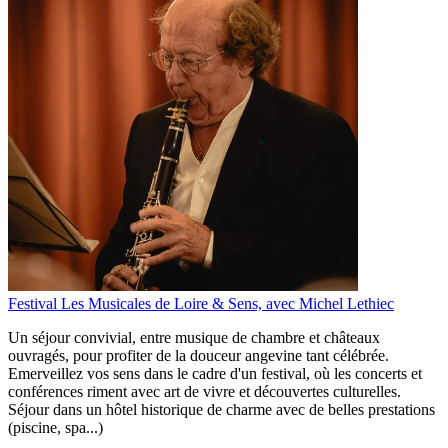
Festival Les Musicales de Loire & Sens, avec Michel Lethiec
Un séjour convivial, entre musique de chambre et châteaux
ouvragés, pour profiter de la douceur angevine tant célébrée.
Emerveillez vos sens dans le cadre d'un festival, où les concerts et
conférences riment avec art de vivre et découvertes culturelles.
Séjour dans un hôtel historique de charme avec de belles prestations
(piscine, spa...)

§

### Task prompt
All entries are to be retyped exactly. Omit any embedded images.

### Exercise answer
Festival Les Musicales de Loire & Sens, avec Michel Lethiec
Un séjour convivial, entre musique de chambre et châteaux
ouvragés, pour profiter de la douceur angevine tant célébrée.
Emerveillez vos sens dans le cadre d'un festival, où les concerts et
conférences riment avec art de vivre et découvertes culturelles.
Séjour dans un hôtel historique de charme avec de belles prestations
(piscine, spa...)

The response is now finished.